Report finds that most “Pathogenic” genetic variants have a low risk of causing disease
Researchers at the Icahn School of Medicine at Mount Sinai analyzed the DNA sequences and electronic health record data of thousands of individuals stored in two massive biobanks. Overall, they discovered that the chance a pathogenic genetic variant may actually cause a disease is relatively low - about 7 percent, according to their release.
Nonetheless, they also found that some variants, such as those associated with breast cancer, are linked to a wide range of risks for disease. The results, published in JAMA, could alter the way the risks associated with these variants are reported, and could help guide the way physicians interpret genetic testing results.
“A major goal of this study was to produce helpful, advanced statistics which quantitatively assess the impact that known disease-causing genetic variants may have on an individual’s risk to disease,” said Ron Do, PhD, Associate Professor of Genetics and Genomic Sciences and a member of The Charles Bronfman Institute for Personalized Medicine at Icahn Mount Sinai.
The report found that over the past 20 years scientists have discovered hundreds of thousands of variants that could cause a variety of diseases. However, due to the nature of these discoveries, it has been difficult to estimate - or provide statistics on - the true risk of this happening for each gene variant. So far, most estimates have been based on studies involving a small number of subjects, who were either part of a family that had a history of having a disease or were recruited at disease-specific clinics. But studies like these that do not use randomly chosen large populations may produce overestimates of the risk posed by variants.
In this study, the researchers searched large-scale DNA sequencing data of 72,434 individuals for 37,780 known variants and then scanning each individual’s health records for a corresponding disease diagnosis. The extensive search involved 29,039 participants in Mount Sinai’s BioMe Biobank program and 43,395 participants who were part of the UK Biobank.
The study was led by Iain S. Forrest, an MD-PhD candidate in Dr. Do’s lab who had prior clinical experience he had as part of a postbaccalaureate fellowship at the National Institutes of Health (NIH).

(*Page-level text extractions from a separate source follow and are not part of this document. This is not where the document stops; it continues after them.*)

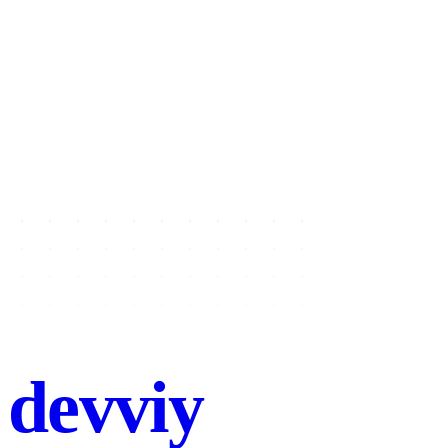
Nome
Email
Tipo di progetto
Seleziona un tipo di progetto
Messaggio
Invia messaggio
→
devviy
.com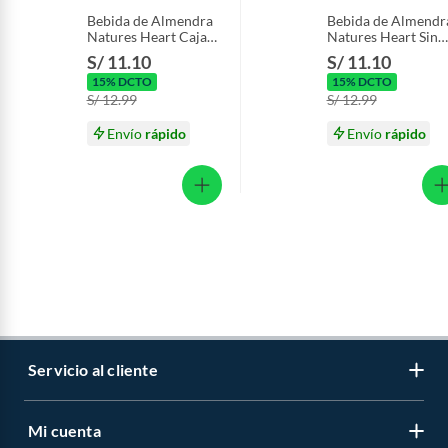
Bebida de Almendra
Bebida de Almendr
Natures Heart Caja
Natures Heart Sin
946 mL
Azúcar Caja 946 m
S/ 11.10
S/ 11.10
15% DCTO
15% DCTO
S/ 12.99
S/ 12.99
Envío
rápido
Envío
rápido
Servicio al cliente
Mi cuenta
Libro de reclamaciones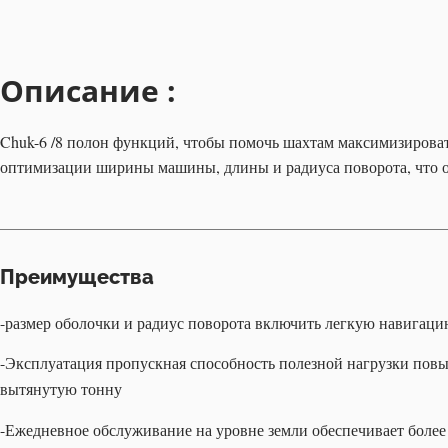
Описание :
Chuk-6 /8 полон функций, чтобы помочь шахтам максимизироват
оптимизации ширины машины, длины и радиуса поворота, что об
Преимущества
-размер оболочки и радиус поворота включить легкую навигац
-Эксплуатация пропускная способность полезной нагрузки повы
вытянутую тонну
-Ежедневное обслуживание на уровне земли обеспечивает более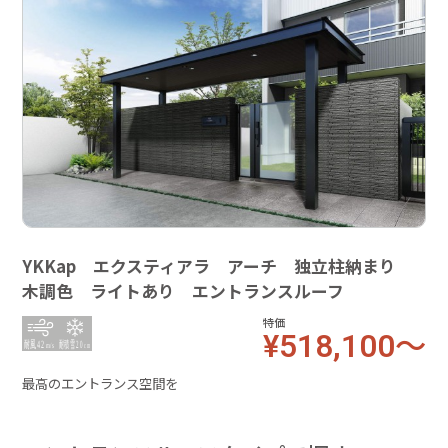
YKKap エクスティアラ アーチ 独立柱納まり
木調色 ライトあり エントランスルーフ
特価
¥518,100～
最高のエントランス空間を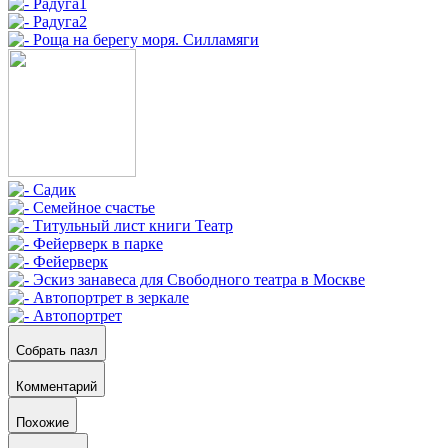
Собрать пазл
Комментарий
Похожие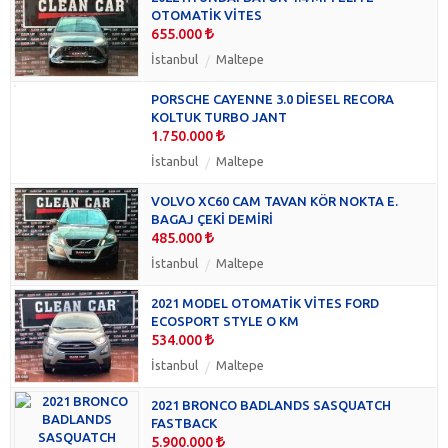
OTOMATİK VİTES
655.000
İstanbul
Maltepe
PORSCHE CAYENNE 3.0 DİESEL RECORA
KOLTUK TURBO JANT
1.750.000
İstanbul
Maltepe
VOLVO XC60 CAM TAVAN KÖR NOKTA E.
BAGAJ ÇEKİ DEMİRİ
485.000
İstanbul
Maltepe
2021 MODEL OTOMATİK VİTES FORD
ECOSPORT STYLE O KM
534.000
İstanbul
Maltepe
2021 BRONCO BADLANDS SASQUATCH
FASTBACK
5.900.000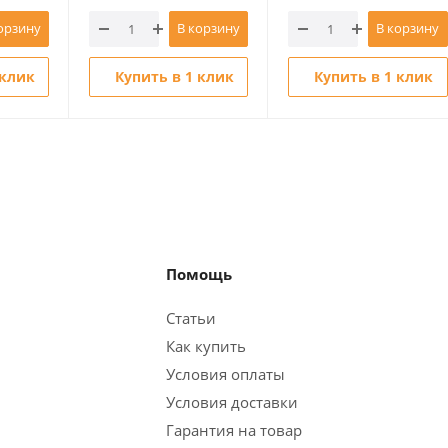
орзину
В корзину
В корзину
 клик
Купить в 1 клик
Купить в 1 клик
Помощь
Статьи
Как купить
Условия оплаты
Условия доставки
Гарантия на товар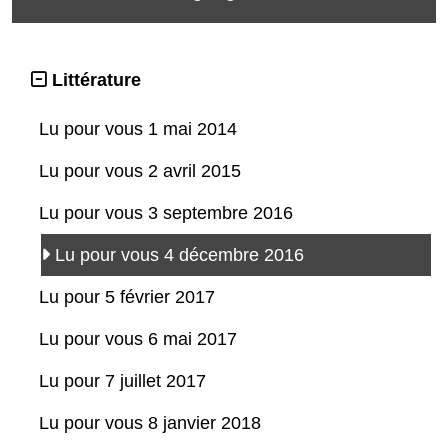
Littérature
Lu pour vous 1 mai 2014
Lu pour vous 2 avril 2015
Lu pour vous 3 septembre 2016
Lu pour vous 4 décembre 2016
Lu pour 5 février 2017
Lu pour vous 6 mai 2017
Lu pour 7 juillet 2017
Lu pour vous 8 janvier 2018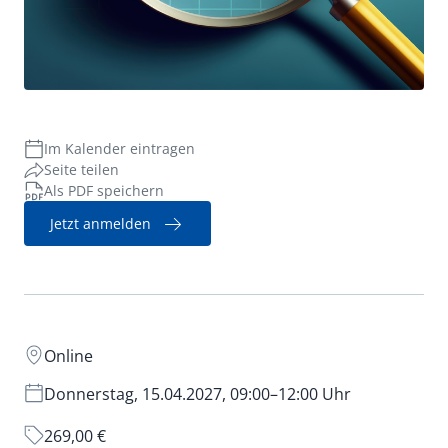
Verwaltungsrecht
Im Kalender eintragen
Seite teilen
Als PDF speichern
Jetzt anmelden
Online
Donnerstag, 15.04.2027, 09:00–12:00 Uhr
269,00 €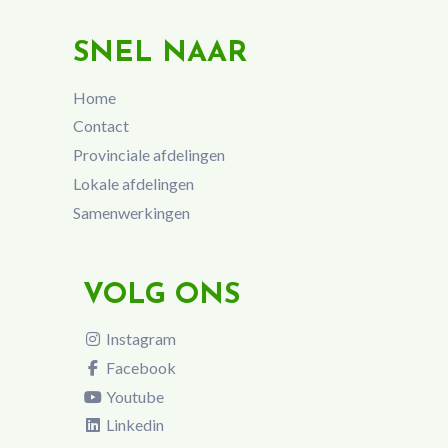
SNEL NAAR
Home
Contact
Provinciale afdelingen
Lokale afdelingen
Samenwerkingen
VOLG ONS
Instagram
Facebook
Youtube
Linkedin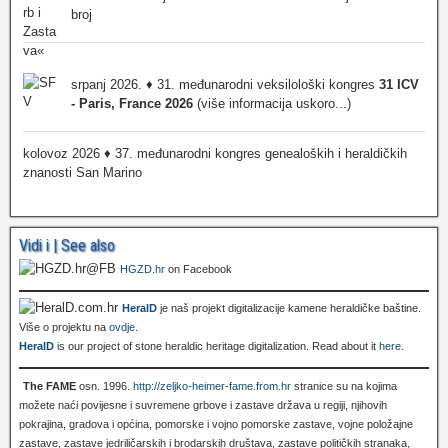
broj
srpanj 2026. ♦ 31. međunarodni veksilološki kongres
31 ICV
- Paris, France 2026
(više informacija uskoro...)
kolovoz 2026 ♦ 37. međunarodni kongres genealoških i heraldičkih
znanosti San Marino
Vidi i | See also
HGZD.hr
on Facebook
HeralD
je naš projekt digitalizacije kamene heraldičke baštine.
Više o projektu na
ovdje
.
HeralD
is our project of stone heraldic heritage digitalization. Read about it
here
.
The FAME
osn. 1996.
http://zeljko-heimer-fame.from.hr
stranice su na kojima
možete naći povijesne i suvremene grbove i zastave država u regiji, njihovih
pokrajina, gradova i općina, pomorske i vojno pomorske zastave, vojne položajne
zastave, zastave jedriličarskih i brodarskih društava, zastave političkih stranaka,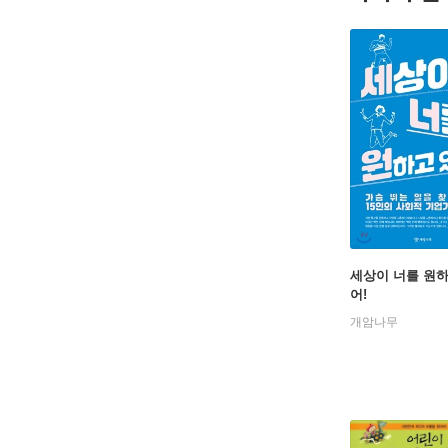
세상이 너를 원하
어!
개암나무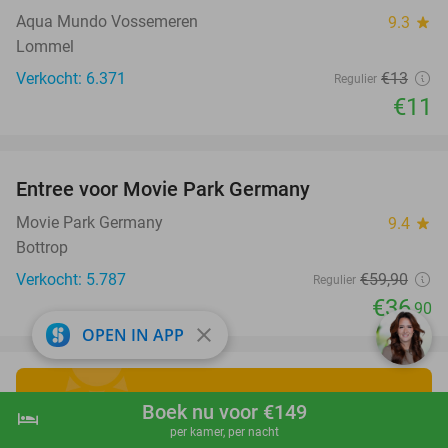
Aqua Mundo Vossemeren
9.3
star
Lommel
Verkocht: 6.371
€13
Regulier
€11
favorite_border
Entree voor Movie Park Germany
38%
Movie Park Germany
9.4
star
Bottrop
Verkocht: 5.787
€59
,90
Regulier
€36
,90
close
OPEN IN APP
Boek nu voor €149
Ontdek de leukste
hotel
shopping_cart
Boek nu
navigate_next
per kamer, per nacht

Initial results showed that 157 diseases in their data set could be linked to 5,360 variants that were defined as either “pathogenic” by ClinVar, a widely referenced, NIH-supported public library, or “loss-of-function” as predicted by bioinformatic algorithms. On average, the “penetrance,” or chance that a variant was linked to a disease diagnosis, was low, specifically 6.9 percent. Likewise, the average risk difference, which describes the increase in disease risk for an individual who has the variant over an individual who does not have it, was also low.
Despite these results, the risks associated with some genetic variants remained high. For instance, pathogenic variants of the breast cancer genes BRCA1 and BRCA2 both averaged 38 percent penetrance, with individual variants falling between zero and 100 percent.
Further results demonstrated other advantages of using biobank data. In one example, the researchers were able to calculate the risks of individual variants that are associated with age-related disorders, such as some forms of type 2 diabetes and breast and prostate cancers. On average, the penetrance of these variants was about 10 percent for individuals over 70 years of age whereas it was about 8 percent for those who were older than 20.
The team also found that the presence of some variants could depend on an individual’s ethnicity and identified more than 100 variants that are specifically found in individuals of non-European descent.